--- START ---
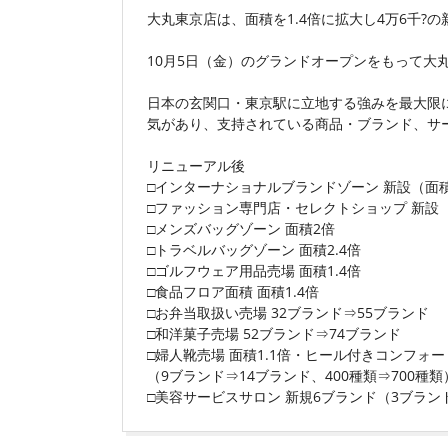
大丸東京店は、面積を1.4倍に拡大し4万6千?の
10月5日（金）のグランドオープンをもって大
日本の玄関口・東京駅に立地する強みを最大限
気があり、支持されている商品・ブランド、サ
リニューアル後
□インターナショナルブランドゾーン 新設（面積1,
□ファッション専門店・セレクトショップ 新設（2,
□メンズバッグゾーン 面積2倍
□トラベルバッグゾーン 面積2.4倍
□ゴルフウェア用品売場 面積1.4倍
□食品フロア面積 面積1.4倍
□お弁当取扱い売場 32ブランド⇒55ブランド
□和洋菓子売場 52ブランド⇒74ブランド
□婦人靴売場 面積1.1倍・ヒール付きコンフォ
（9ブランド⇒14ブランド、400種類⇒700種類
□美容サービスサロン 新規6ブランド（3ブラン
--- END ---
Word for word, return the material, omitting the pictures.

RESPONSE AREA:
大丸東京店は、面積を1.4倍に拡大し4万6千?の
10月5日（金）のグランドオープンをもって大
日本の玄関口・東京駅に立地する強みを最大限
気があり、支持されている商品・ブランド、サ
リニューアル後
□インターナショナルブランドゾーン 新設（面積1,
□ファッション専門店・セレクトショップ 新設（2,
□メンズバッグゾーン 面積2倍
□トラベルバッグゾーン 面積2.4倍
□ゴルフウェア用品売場 面積1.4倍
□食品フロア面積 面積1.4倍
□お弁当取扱い売場 32ブランド⇒55ブランド
□和洋菓子売場 52ブランド⇒74ブランド
□婦人靴売場 面積1.1倍・ヒール付きコンフォ
（9ブランド⇒14ブランド、400種類⇒700種類
□美容サービスサロン 新規6ブランド（3ブラン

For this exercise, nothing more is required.